### EXERCISE OBJECTIVE
Would it be possible to write out each entry below exactly, without the pictures?
GIVEN INFORMATION START
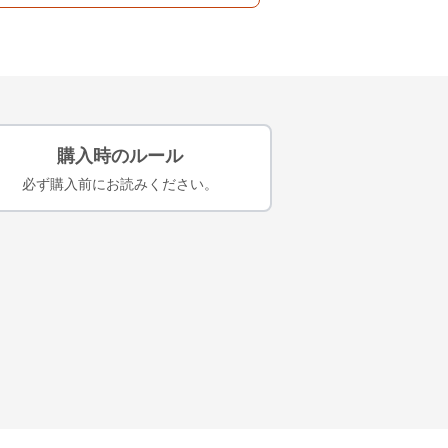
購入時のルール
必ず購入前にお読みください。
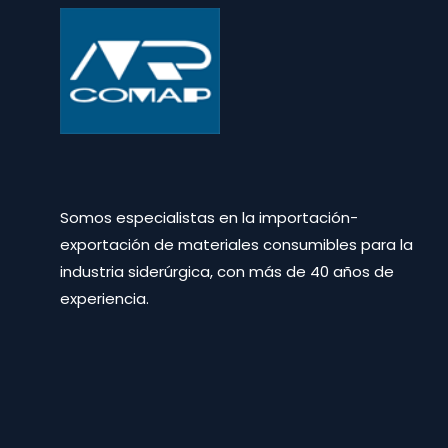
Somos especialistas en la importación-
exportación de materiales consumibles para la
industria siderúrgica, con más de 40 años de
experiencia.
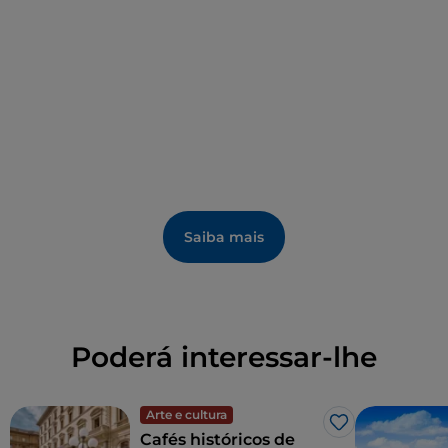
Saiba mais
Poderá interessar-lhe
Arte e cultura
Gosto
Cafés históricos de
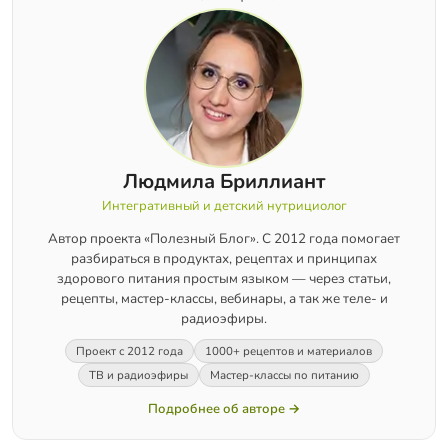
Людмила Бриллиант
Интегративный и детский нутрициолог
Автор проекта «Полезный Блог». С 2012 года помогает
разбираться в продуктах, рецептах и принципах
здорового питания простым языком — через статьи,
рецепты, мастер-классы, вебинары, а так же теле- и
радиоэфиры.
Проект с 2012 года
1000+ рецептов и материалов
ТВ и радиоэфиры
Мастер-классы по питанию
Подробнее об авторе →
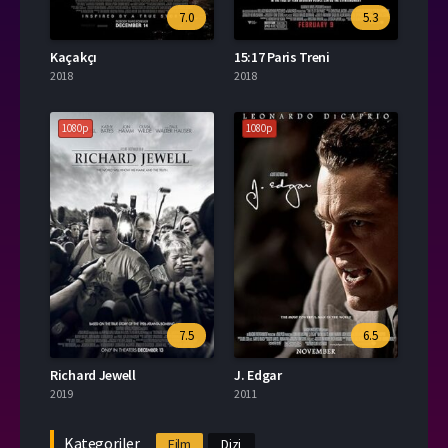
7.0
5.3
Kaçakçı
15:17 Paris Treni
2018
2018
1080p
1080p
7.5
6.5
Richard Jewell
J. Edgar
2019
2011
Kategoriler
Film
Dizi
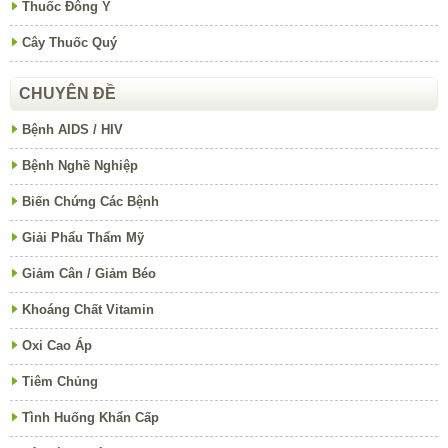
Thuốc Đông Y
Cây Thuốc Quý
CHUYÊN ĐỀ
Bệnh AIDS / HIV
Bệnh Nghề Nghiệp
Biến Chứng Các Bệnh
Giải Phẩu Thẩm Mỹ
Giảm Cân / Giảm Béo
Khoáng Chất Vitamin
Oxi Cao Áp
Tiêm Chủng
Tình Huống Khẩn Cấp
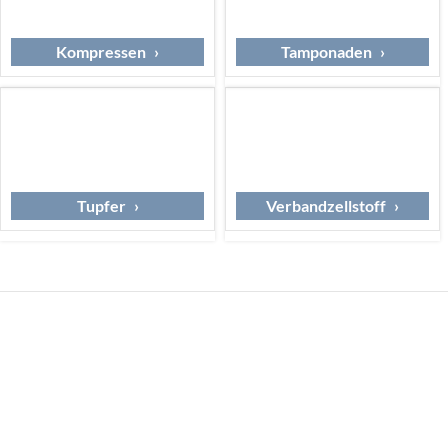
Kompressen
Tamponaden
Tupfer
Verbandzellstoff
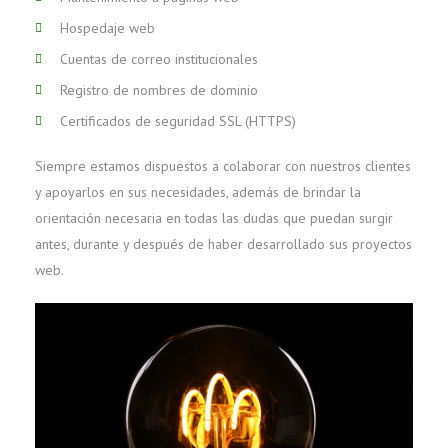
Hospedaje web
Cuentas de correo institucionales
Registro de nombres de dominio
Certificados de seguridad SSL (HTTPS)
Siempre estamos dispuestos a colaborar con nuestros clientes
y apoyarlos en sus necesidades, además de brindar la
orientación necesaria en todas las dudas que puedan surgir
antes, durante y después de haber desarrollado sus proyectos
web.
GIVEN INFORMATION END
### FINISHED EXERCISE
購入時のルール
必ず購入前にお読みください。
Somos especialistas en la importación-
exportación de materiales consumibles para la
industria siderúrgica, con más de 40 años de
experiencia.
Saiba mais
Poderá interessar-lhe
Arte e cultura
Gosto
Cafés históricos de
Людмила Бриллиант
Интегративный и детский нутрициолог
Автор проекта «Полезный Блог». С 2012 года помогает
разбираться в продуктах, рецептах и принципах
здорового питания простым языком — через статьи,
рецепты, мастер-классы, вебинары, а так же теле- и
радиоэфиры.
Проект с 2012 года
1000+ рецептов и материалов
ТВ и радиоэфиры
Мастер-классы по питанию
Подробнее об авторе →
7.0
5.3
Kaçakçı
15:17 Paris Treni
2018
2018
1080p
1080p
7.5
6.5
Richard Jewell
J. Edgar
2019
2011
Kategoriler
Film
Dizi
Thuốc Đông Y
Cây Thuốc Quý
CHUYÊN ĐỀ
Bệnh AIDS / HIV
Bệnh Nghề Nghiệp
Biến Chứng Các Bệnh
Giải Phẩu Thẩm Mỹ
Giảm Cân / Giảm Béo
Khoáng Chất Vitamin
Oxi Cao Áp
Tiêm Chủng
Tình Huống Khẩn Cấp
Kompressen
Tamponaden
Tupfer
Verbandzellstoff
Hospedaje web
Cuentas de correo institucionales
Registro de nombres de dominio
Certificados de seguridad SSL (HTTPS)
Siempre estamos dispuestos a colaborar con nuestros clientes
y apoyarlos en sus necesidades, además de brindar la
orientación necesaria en todas las dudas que puedan surgir
antes, durante y después de haber desarrollado sus proyectos
web.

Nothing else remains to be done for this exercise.